🔹 By default in JPA/Hibernate:
- If you write
@OneToManywithoutmappedBy, Hibernate creates a join table to associate the two entities. - A join table is a separate table just to link parent IDs and child IDs → unnecessary if you already have a foreign key.
🔹 Example without mappedBy (unidirectional):
@Entity
public class Department {
@OneToMany // no mappedBy!
private List<Employee> employees = new ArrayList<>();
}
🔹 What Hibernate does:
Creates an additional table like department_employee with:
department_employee
--------------------
department_id | employee_id
This join table tracks which employees belong to which department, because Hibernate has no idea that the Employee table might have a department_id foreign key.
🔹 Example with mappedBy (bidirectional):
@Entity
public class Department {
@OneToMany(mappedBy = "department")
private List<Employee> employees;
}
@Entity
public class Employee {
@ManyToOne
@JoinColumn(name = "department_id") // actual foreign key in Employee table
private Department department;
}
🔹 What Hibernate does now:
✅ No join table needed!
✅ Hibernate sees the department field in Employee as the owning side, which already maps a foreign key (department_id) directly in employees table:
employees
-------------------------
id | name | department_id
🔹 So what does mappedBy do?
✅ Tells Hibernate which field in the child entity owns the relationship.

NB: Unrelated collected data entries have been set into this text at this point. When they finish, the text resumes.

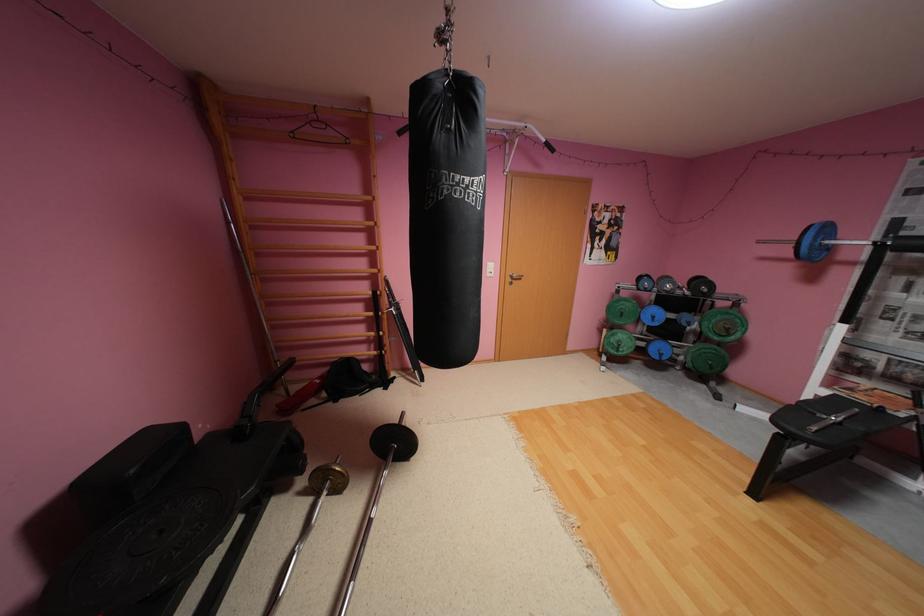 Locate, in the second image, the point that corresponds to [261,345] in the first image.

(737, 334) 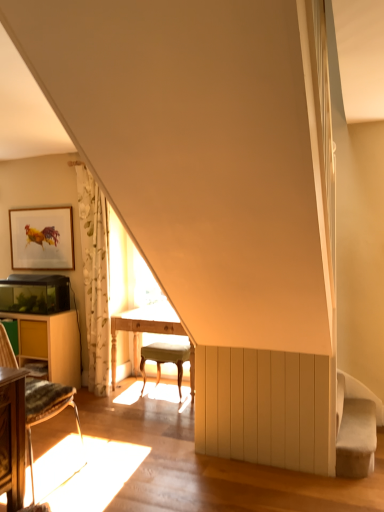 Question: In the image, is light wood table at center, which appears as the 2th table when viewed from the left, on the left side or the right side of wooden chair at lower left?

Choices:
 (A) right
 (B) left

Answer: (A)

Question: Relative to wooden chair at lower left, is light wood table at center, which is counted as the first table, starting from the right, in front or behind?

Choices:
 (A) front
 (B) behind

Answer: (B)

Question: Estimate the real-world distances between objects in this image. Which object is farther from the light beige fabric stool at center?

Choices:
 (A) wooden table at left, the 1th table when ordered from left to right
 (B) velvet beige swivel chair at lower right
 (C) light wood table at center, which is counted as the first table, starting from the right
 (D) wooden chair at lower left
 (E) gold-framed artwork at upper left

Answer: (E)

Question: Which object is positioned farthest from the velvet beige swivel chair at lower right?

Choices:
 (A) white floral fabric curtain at left
 (B) gold-framed artwork at upper left
 (C) wooden chair at lower left
 (D) light beige fabric stool at center
 (E) light wood table at center, which appears as the 2th table when viewed from the left

Answer: (B) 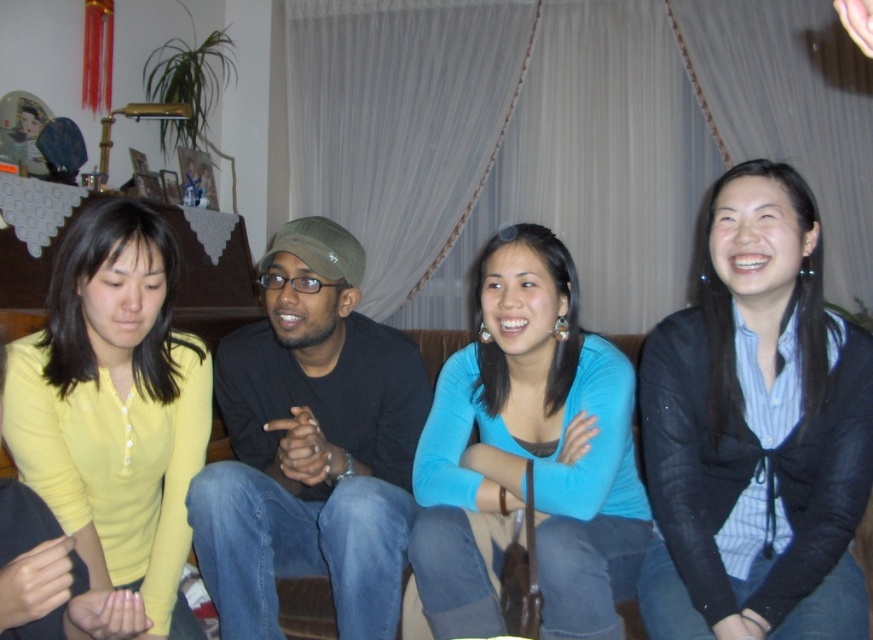 You are standing in the living room and want to place a small plant between the two points, point (737, 451) and point (193, 449). Which point should the plant be closer to in order to be nearer to the viewer?

The plant should be placed closer to point (737, 451) because it is closer to the viewer than point (193, 449).

You are standing in the living room and need to find the matte black jacket at lower right. According to the scene description, where exactly is it positioned?

The matte black jacket at lower right is located at point (755, 432). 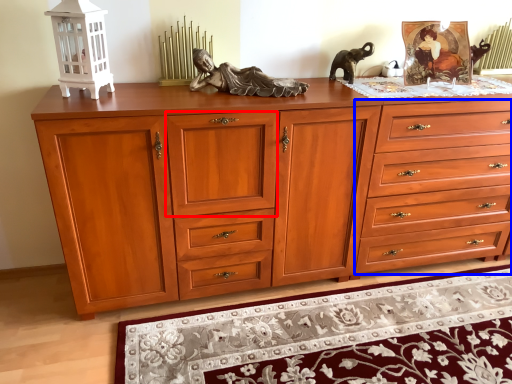 Question: Which object is closer to the camera taking this photo, drawer (highlighted by a red box) or drawer (highlighted by a blue box)?

Choices:
 (A) drawer
 (B) drawer

Answer: (A) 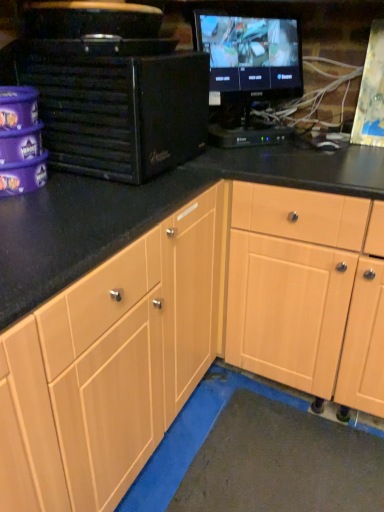 Question: Is black matte desktop computer at left at the back of black glossy monitor at upper right?

Choices:
 (A) yes
 (B) no

Answer: (B)

Question: From the image's perspective, is black glossy monitor at upper right located above black matte desktop computer at left?

Choices:
 (A) no
 (B) yes

Answer: (B)

Question: From a real-world perspective, is black glossy monitor at upper right on top of black matte desktop computer at left?

Choices:
 (A) no
 (B) yes

Answer: (B)

Question: Can you confirm if black glossy monitor at upper right is taller than black matte desktop computer at left?

Choices:
 (A) yes
 (B) no

Answer: (A)

Question: Considering the relative sizes of black glossy monitor at upper right and black matte desktop computer at left in the image provided, is black glossy monitor at upper right shorter than black matte desktop computer at left?

Choices:
 (A) yes
 (B) no

Answer: (B)

Question: Does black glossy monitor at upper right have a smaller size compared to black matte desktop computer at left?

Choices:
 (A) yes
 (B) no

Answer: (A)

Question: Is light wood cabinet at center at the left side of black matte desktop computer at left?

Choices:
 (A) no
 (B) yes

Answer: (A)

Question: Is the position of light wood cabinet at center less distant than that of black matte desktop computer at left?

Choices:
 (A) yes
 (B) no

Answer: (B)

Question: Is black matte desktop computer at left inside light wood cabinet at center?

Choices:
 (A) no
 (B) yes

Answer: (A)

Question: Can you confirm if light wood cabinet at center is wider than black matte desktop computer at left?

Choices:
 (A) no
 (B) yes

Answer: (B)

Question: From the image's perspective, would you say light wood cabinet at center is shown under black matte desktop computer at left?

Choices:
 (A) no
 (B) yes

Answer: (B)

Question: Is light wood cabinet at center not within black matte desktop computer at left?

Choices:
 (A) no
 (B) yes

Answer: (B)

Question: Is black matte desktop computer at left bigger than black glossy monitor at upper right?

Choices:
 (A) no
 (B) yes

Answer: (B) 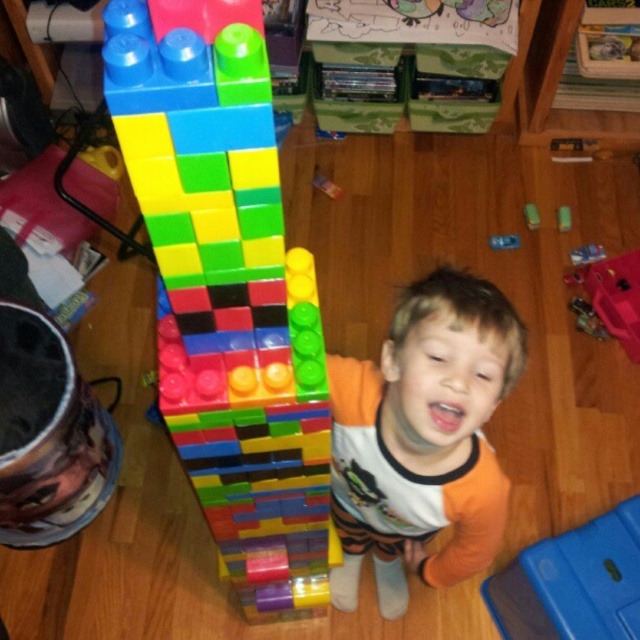 You are a parent trying to hand your child a toy. You have two items in your hand, the metallic blue remote at center and the green rubber eraser at center. Which item is wider so you can choose the appropriate one to give to the child?

The metallic blue remote at center is wider than the green rubber eraser at center according to the description, so you should choose the metallic blue remote at center to give to the child.

You are a parent holding a metallic blue remote at center. You want to hand it to your child who is standing next to the tower. Can you reach them without moving from your current position?

The metallic blue remote at center is 1.94 meters from the camera, so if the child is standing next to the tower, the distance between you and the child may be greater than 1.94 meters. Therefore, you might not be able to reach them without moving.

✅ Signals: “This one-to-many association should rely on the child’s foreign key column, not a separate join table.”
🔹 Key takeaway:
🟢 With mappedBy → Hibernate uses a foreign key in the child table (no join table).
🔴 Without mappedBy → Hibernate creates a separate join table to store parent-child associations.
✅ Bottom line:
The mappedBy attribute in @OneToMany avoids unnecessary join tables by telling Hibernate to rely on the existing foreign key in the “many” side’s table.